INLFPR is proud to be a partner in the BioCombs4Nanofibers H2020 project! The vision of the project is to adapt and convert the biological nanostructures into a technical process to create future tools and devices with controlled antiadhesive properties to handle and process nanofibers.
Grant agreement ID: 862016
Project duration: 1 October 2o19 - 3o September 2o22
Overall budet: € 3 049 050 (€ 420 000 for INFLPR)
Call for proposal: H2020-FETOPEN-2018-2019-2020-01
- Johannes Kepler Universität Linz, Austria
- Rheinisch-Westfälische Technische Hochschule Aachen, Germany
– Foundation of Research and Technology Hellas, Crete, Greece
– Bundesanstalt für Materialforschung und -prüfung, Berlin, Germany
- National Institute for Laser, Plasma and Radiation Physics, Bucharest, Romania
Challenge: Nanofibers are constantly drawing the attention of material scientists and engineers as their surface-to-used-material-ratio is beneficial for, e.g., medical applications. However, technical nanofiber processing, transportation or even simple things as spooling is inhibited by their attraction to any surface by van der Waals forces, the adhesive forces also enabling geckos to stick to the wall. Recent research aims for scale-up of the controllable production of nanofibers though have not enabled an easier handling and thus their application is still limited. A specific kind of nanofibers are nanofibrous protrusions of adherent cells and microorganisms. The interaction of these fibers with nanostructures is a key feature for their controlled adhesion at natural or artificial surfaces.
Inspiration by nature: One major problem for handling of nanofibers is their stickiness to almost any surface due to van der Waals forces. However, there is a biological example to show how to tackle this problem in the future: cribellate spiders bear a specialized comb, the calamistrum, to handle and process nanofibers, which are assembled to their structural complex capture threads. These 10 – 30 nm thick fibers do not stick to the calamistrum due to a special fingerprint-like nanostructure. This structure causes the nanofibers to not smoothly adapt to the surface of the calamistrum, but rather minimizes contact and thus reduce the adhesive forces between the nanofibers and the calamistrum.
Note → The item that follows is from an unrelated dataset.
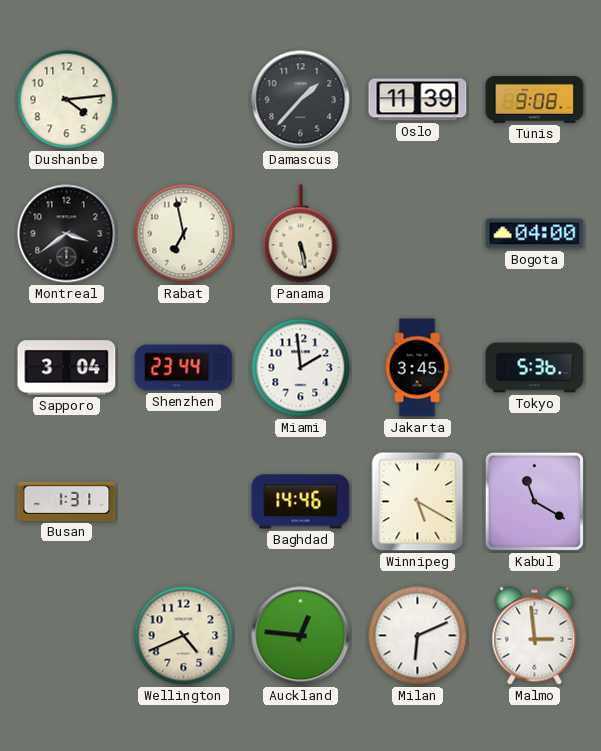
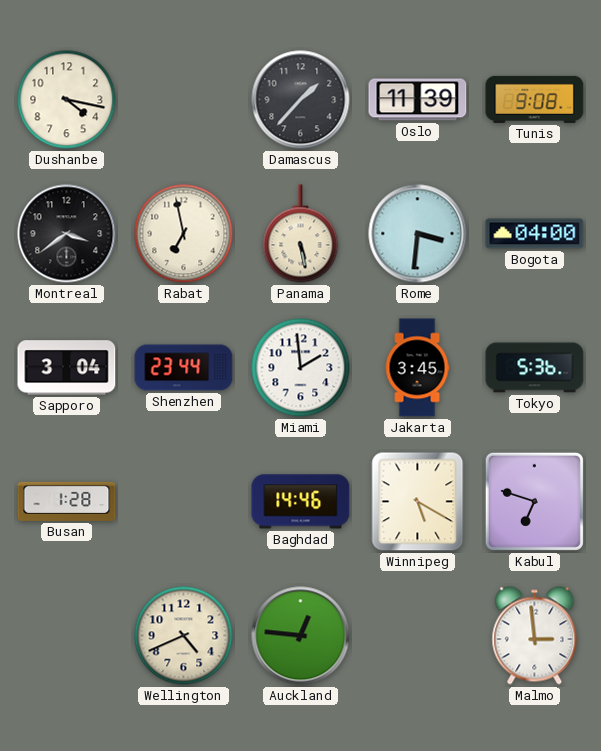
Dushanbe: 4:14 -> 4:17
Rome: none -> 3:31
Busan: 1:31 -> 1:28
Kabul: 11:20 -> 6:48
Milan: 6:11 -> none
Radically new technological approach: The transfer of these bionic comb structures to a technical surface will enable that future tools for nanofiber handling (covered with such a nanostructure) are antiadhesive towards nanofibers. Similar nanostructures can hinder the adhesion of nanofibrous protrusions of cells or microorganisms, which may enable cell-repellent or antiseptic areas on medical devices and implants.